Wall Street banks have forecast that prices have scope to slump further this half

Published Mon, Jul 6, 2026 · 06:36 AM
    • Many grades on the physical market are also trading at prices cheaper than underlying benchmarks.
    • Many grades on the physical market are also trading at prices cheaper than underlying benchmarks. PHOTO: BLOOMBERG

    [SINGAPORE] Oil fell as energy flows through the Strait of Hormuz persisted and Opec+ signalled higher supplies, fanning concerns about a potential glut.

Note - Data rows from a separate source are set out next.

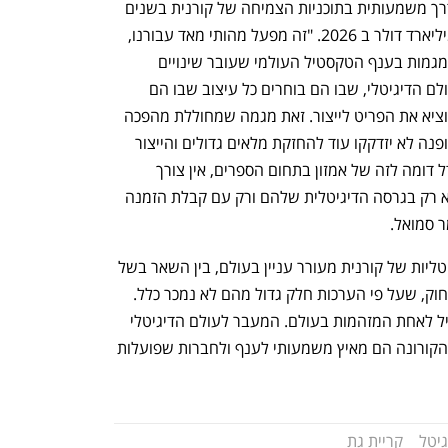
לדברי סמואל המפעל החדש מהווה אבן דרך משמעותית בתוכניות הצמיחה של קורנית בשנים 
הקרובות, תוך הגעה ליעד להכנסות של מיליארד דולר ב 2026. "זה מפעל מהותי מאד עבורנו, 
שיאפשר את הגידול בפעילותנו בהתאם למגמות בענף הטקסטיל העולמי שעובר שינויים 
מהותיים ומתאפיין במעבר של לקוחות לעולם הדיגיטלי, שבו הם בוחרים כל עיצוב שבו הם 
חפצים ורק לאחר ביצוע ההזמנה היצרן מוציא את הפריט לייצור. זאת מגמה שמחוללת מהפכה 
אדירה בתעשיית הטקסטיל, שכן חברות אופנה לא יזדקקו עוד להחזקת מלאים גדולים והייצור 
ייעשה בלי מגבלה לכמות מינימלית. המודל דומה לזה של אמזון בתחום הספרים, אין צורך 
להחזיק בעותקים מודפסים של ספרים אלא רק בגרסה הדיגיטלית שלהם ורק עם קבלת הזמנה 
 סמואל.
לדבריו, השימוש הממוקד בהדפסות הדיגיטליות של קורנית מעורר עניין בעולם, בין השאר בשל 
הייצור ההמוני של פריטי ביגוד במזרח הרחוק, שעל פי הערכות חלק גדול מהם לא נמכר כלל. 
"הייצור ההמוני הפך את תעשיית הטקסטיל לאחת המזהמות בעולם. המעבר לעולם הדיגיטלי 
והמשבר הלוגיסטי בעולם שבאו בעקבות הקורונה הם מאיץ משמעותי לענף ולחברות שפועלות 
גיטל
קריית גת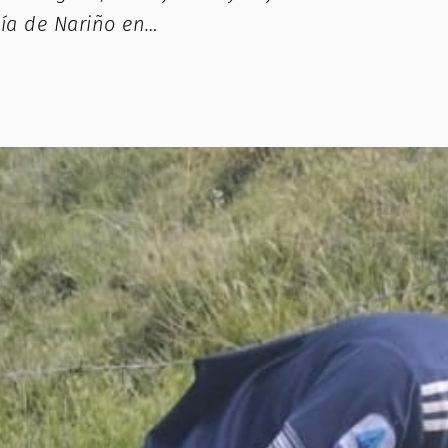
día de Nariño en…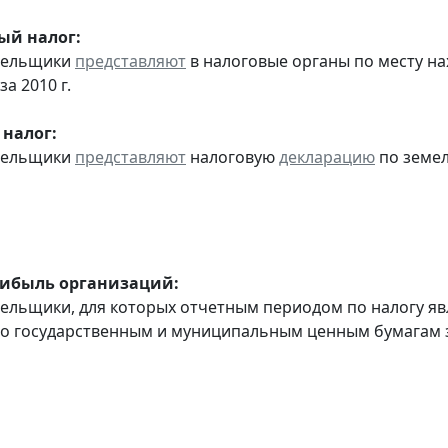
ый налог:
ательщики
представляют
в налоговые органы по месту н
за 2010 г.
налог:
ательщики
представляют
налоговую
декларацию
по земел
рибыль организаций:
тельщики, для которых отчетным периодом по налогу яв
о государственным и муниципальным ценным бумагам за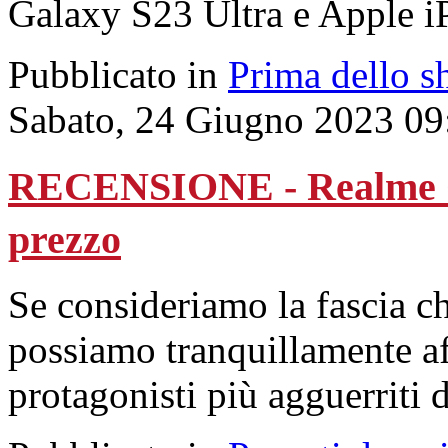
Galaxy S23 Ultra e Apple i
Pubblicato in
Prima dello s
Sabato, 24 Giugno 2023 09
RECENSIONE - Realme C55:
prezzo
Se consideriamo la fascia c
possiamo tranquillamente a
protagonisti più agguerriti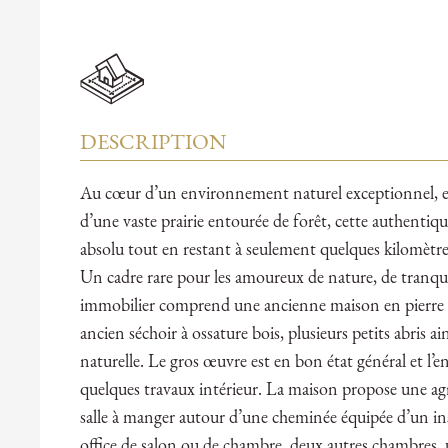
DESCRIPTION
Au cœur d’un environnement naturel exceptionnel, en
d’une vaste prairie entourée de forêt, cette authentiqu
absolu tout en restant à seulement quelques kilomètres
Un cadre rare pour les amoureux de nature, de tranquil
immobilier comprend une ancienne maison en pierre a
ancien séchoir à ossature bois, plusieurs petits abris 
naturelle. Le gros œuvre est en bon état général et l’
quelques travaux intérieur. La maison propose une agré
salle à manger autour d’une cheminée équipée d’un in
office de salon ou de chambre, deux autres chambres,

    Brent dropped below US$72 a barrel, while West Texas Intermediate was near US$69. Oil and gas shipping along a US-protected corridor in the waterway showed signs of recovering on Sunday (Jul 5), a day after a batch of vessels had performed unexplained U-turns and detours in the vital energy corridor.

    Separately, major Opec+ members agreed to another modest increase in collective quotas for next month, adding to the prospect of more supply eventually hitting the market. Seven nations led by Saudi Arabia and Russia agreed to add 188,000 barrels a day, rolling back curbs made a few years ago.

    Brent crude collapsed by 30 per cent in the second quarter as Washington and Teheran agreed to an interim peace deal, clearing the way for a rapid – even if yet incomplete – resumption of traffic via Hormuz. Against that backdrop, Wall Street banks have forecast that prices have scope to slump further this half, with Citigroup flagging the possibility of a return to US$60 by year-end.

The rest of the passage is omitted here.